## Entries shown
────────────────────

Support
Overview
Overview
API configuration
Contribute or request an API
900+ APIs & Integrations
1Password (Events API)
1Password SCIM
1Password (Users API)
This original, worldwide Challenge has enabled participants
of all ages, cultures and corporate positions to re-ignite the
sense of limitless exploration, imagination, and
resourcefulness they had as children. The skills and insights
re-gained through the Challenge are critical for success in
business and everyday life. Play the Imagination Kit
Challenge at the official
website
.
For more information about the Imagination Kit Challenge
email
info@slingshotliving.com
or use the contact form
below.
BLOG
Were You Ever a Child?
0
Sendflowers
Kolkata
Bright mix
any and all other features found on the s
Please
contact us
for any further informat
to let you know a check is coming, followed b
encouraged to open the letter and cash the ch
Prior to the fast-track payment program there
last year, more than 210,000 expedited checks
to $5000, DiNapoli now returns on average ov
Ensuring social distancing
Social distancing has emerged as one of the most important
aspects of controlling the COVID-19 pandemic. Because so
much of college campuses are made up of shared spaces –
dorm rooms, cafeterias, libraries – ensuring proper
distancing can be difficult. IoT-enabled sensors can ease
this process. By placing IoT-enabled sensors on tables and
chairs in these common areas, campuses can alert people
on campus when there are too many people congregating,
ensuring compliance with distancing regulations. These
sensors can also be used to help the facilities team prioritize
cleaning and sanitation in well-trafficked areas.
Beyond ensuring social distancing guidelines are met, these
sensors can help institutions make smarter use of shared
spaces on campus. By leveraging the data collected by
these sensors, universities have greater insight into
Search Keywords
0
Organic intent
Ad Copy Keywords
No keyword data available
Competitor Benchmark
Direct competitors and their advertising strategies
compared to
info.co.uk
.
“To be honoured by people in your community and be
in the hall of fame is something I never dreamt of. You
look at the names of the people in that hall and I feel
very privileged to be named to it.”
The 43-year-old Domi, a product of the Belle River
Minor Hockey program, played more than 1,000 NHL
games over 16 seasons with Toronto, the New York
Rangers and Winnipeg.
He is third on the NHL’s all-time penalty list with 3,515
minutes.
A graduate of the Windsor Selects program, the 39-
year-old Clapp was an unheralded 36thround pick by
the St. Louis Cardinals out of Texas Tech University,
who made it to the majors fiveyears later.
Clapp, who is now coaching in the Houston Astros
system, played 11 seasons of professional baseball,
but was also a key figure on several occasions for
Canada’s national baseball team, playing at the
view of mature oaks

────────────────────

## Task description
Read the lines above. Gather those in which the string "shared" is found.

## Reply
much of college campuses are made up of shared spaces –
sensors can help institutions make smarter use of shared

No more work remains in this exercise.